Still, since a positive index reading reflects growth above trend, while a negative reading corresponds to growth below trend, the current number of 1.18 suggests slower “but still well-above-average growth,” the Fed stated.
Positive contributions to the index were made by production-related indicators, including in manufacturing.
“It’s not surprising to see a pickup in manufacturing as the economy has started to reopen, even though pockets of the country have pulled back on their reopenings,” said Lindsey Bell, chief investment strategist at Ally Invest. “It’s an encouraging sign and it supports the upside we have seen in the markets.”
Separate IHS Markit survey reports released last week showed that in August, U.S. business activity snapped back to its highest levels since early 2019, as companies in both manufacturing and services sectors saw a resurgence in new orders.

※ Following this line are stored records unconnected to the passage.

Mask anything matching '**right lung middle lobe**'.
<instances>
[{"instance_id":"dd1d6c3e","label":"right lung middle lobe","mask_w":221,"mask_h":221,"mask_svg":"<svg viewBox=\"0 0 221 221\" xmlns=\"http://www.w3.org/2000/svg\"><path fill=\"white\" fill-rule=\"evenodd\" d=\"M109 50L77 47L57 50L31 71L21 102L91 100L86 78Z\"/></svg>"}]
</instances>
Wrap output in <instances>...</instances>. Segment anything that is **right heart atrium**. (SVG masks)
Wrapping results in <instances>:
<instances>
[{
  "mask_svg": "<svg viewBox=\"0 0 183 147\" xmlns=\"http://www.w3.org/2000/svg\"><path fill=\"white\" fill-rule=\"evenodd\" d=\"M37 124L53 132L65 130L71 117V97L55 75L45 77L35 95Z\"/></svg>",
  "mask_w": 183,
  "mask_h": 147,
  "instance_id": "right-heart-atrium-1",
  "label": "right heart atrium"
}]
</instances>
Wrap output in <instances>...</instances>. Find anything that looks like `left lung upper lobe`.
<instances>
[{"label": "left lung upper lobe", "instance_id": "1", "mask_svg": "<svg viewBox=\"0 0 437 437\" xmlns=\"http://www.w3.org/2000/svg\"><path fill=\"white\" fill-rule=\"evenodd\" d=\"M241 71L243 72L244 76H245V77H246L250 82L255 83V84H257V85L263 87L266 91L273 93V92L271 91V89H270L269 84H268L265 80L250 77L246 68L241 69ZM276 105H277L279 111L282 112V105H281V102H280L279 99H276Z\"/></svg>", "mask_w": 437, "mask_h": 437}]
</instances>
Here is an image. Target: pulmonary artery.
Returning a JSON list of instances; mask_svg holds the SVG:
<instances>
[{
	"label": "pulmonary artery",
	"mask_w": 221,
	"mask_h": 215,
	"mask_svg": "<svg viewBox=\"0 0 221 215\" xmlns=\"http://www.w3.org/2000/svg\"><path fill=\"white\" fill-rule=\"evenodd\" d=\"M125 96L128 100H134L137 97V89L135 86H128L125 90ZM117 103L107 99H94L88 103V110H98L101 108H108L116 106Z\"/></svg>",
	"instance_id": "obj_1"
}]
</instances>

Personal consumption and housing also made positive contributions to the Fed index, but only slightly, dropping to 0.02 in July from 0.42 in June. Personal consumption contributes around 70 percent to U.S. gross domestic product (GDP).

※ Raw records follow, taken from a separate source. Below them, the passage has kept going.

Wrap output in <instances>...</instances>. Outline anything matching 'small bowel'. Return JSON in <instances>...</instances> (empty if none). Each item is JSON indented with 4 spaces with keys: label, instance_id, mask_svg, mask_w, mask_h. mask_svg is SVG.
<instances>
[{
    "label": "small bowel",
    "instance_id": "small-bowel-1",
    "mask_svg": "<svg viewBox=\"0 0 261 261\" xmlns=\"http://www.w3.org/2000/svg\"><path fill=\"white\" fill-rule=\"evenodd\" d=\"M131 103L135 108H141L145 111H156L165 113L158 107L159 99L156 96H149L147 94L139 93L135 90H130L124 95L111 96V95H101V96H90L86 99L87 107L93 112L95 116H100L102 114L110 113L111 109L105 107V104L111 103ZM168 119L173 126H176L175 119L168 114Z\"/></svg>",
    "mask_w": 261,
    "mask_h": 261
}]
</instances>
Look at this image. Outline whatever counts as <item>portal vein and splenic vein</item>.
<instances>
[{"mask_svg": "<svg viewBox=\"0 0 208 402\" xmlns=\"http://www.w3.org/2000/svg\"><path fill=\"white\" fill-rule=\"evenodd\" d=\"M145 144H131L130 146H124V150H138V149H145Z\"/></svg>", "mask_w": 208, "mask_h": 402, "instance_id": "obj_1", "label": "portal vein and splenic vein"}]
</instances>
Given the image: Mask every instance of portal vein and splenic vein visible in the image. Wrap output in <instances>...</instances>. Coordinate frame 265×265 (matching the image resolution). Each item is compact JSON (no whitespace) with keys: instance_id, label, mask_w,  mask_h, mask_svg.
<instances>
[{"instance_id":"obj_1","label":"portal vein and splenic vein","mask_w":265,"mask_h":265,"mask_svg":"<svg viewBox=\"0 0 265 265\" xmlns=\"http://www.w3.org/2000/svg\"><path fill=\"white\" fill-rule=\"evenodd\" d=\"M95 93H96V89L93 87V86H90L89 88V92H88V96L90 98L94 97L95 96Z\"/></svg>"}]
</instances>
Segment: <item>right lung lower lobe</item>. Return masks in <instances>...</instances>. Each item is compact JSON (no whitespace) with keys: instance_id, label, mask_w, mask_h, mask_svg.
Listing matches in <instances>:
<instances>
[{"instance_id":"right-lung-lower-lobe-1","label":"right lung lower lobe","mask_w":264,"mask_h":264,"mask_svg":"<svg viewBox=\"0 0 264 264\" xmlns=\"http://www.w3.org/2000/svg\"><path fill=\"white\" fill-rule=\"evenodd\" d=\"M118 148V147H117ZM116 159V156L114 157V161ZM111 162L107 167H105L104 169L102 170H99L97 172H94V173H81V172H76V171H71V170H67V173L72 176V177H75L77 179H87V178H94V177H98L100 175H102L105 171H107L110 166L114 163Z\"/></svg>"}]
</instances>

Last week’s home sales data for July showed deals rising at a record pace for the second straight month, providing another glimmer of growth in America’s economy.
Employment-related indicators contributed 0.38 points to the Fed index in July, down from 1.94 in June. This reflects a possibly weakening trend in the labor market, in line with recent nonfarm payroll and jobless data, which shows that the economy added 1.8 million jobs in July after adding a record 4.8 million in June, while the unemployment rate fell by 0.9 percentage points in July after falling by 2.2 percentage points in June.

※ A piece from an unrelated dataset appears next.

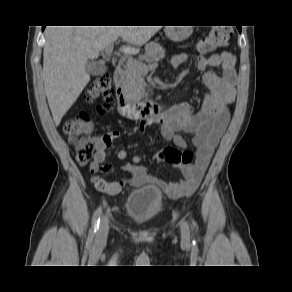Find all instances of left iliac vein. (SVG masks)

Another measure of note in the Chicago Fed’s data is the so-called diffusion index, with readings above minus 0.35 historically associated with economic growth.
The diffusion index surged to 0.62 in July from 0.14 in June, suggesting economic growth continues to rise.
A Reuters survey of more than 110 economists taken Aug. 14–20 found that respondents believe the U.S. economy would grow 18.8 percent on an annualized basis in the third quarter, after shrinking a record 32.9 percent in the last quarter.